Work required: Repeat the records below exactly as they appear, leaving out any pictures.

[Extracted page text data]

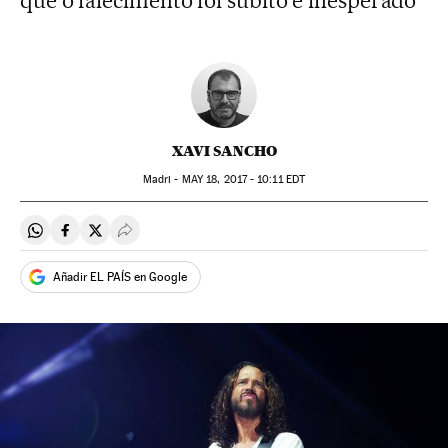
que o falecimento foi súbito e inesperado
XAVI SANCHO
Madri -
MAY
18, 2017 - 10:11
EDT
Compartir en Whatsapp
Compartir en Facebook
Compartir en Twitter
Desplegar Redes Sociales
Añadir EL PAÍS en Google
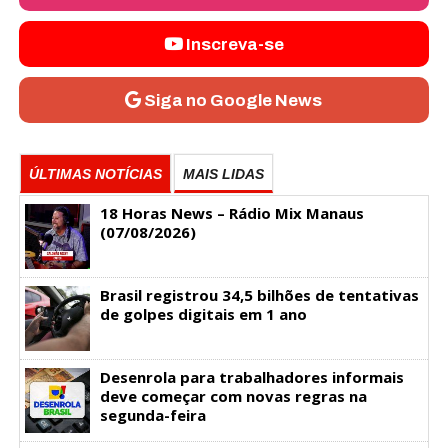
Inscreva-se
Siga no Google News
ÚLTIMAS NOTÍCIAS
MAIS LIDAS
18 Horas News​​​​​​​​​​​​ – Rádio Mix Manaus
(07/08/2026)
Brasil registrou 34,5 bilhões de tentativas
de golpes digitais em 1 ano
Desenrola para trabalhadores informais
deve começar com novas regras na
segunda-feira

Solution:
que o falecimento foi súbito e inesperado
XAVI SANCHO
Madri -
MAY
18, 2017 - 10:11
EDT
Compartir en Whatsapp
Compartir en Facebook
Compartir en Twitter
Desplegar Redes Sociales
Añadir EL PAÍS en Google
Inscreva-se
Siga no Google News
ÚLTIMAS NOTÍCIAS
MAIS LIDAS
18 Horas News​​​​​​​​​​​​ – Rádio Mix Manaus
(07/08/2026)
Brasil registrou 34,5 bilhões de tentativas
de golpes digitais em 1 ano
Desenrola para trabalhadores informais
deve começar com novas regras na
segunda-feira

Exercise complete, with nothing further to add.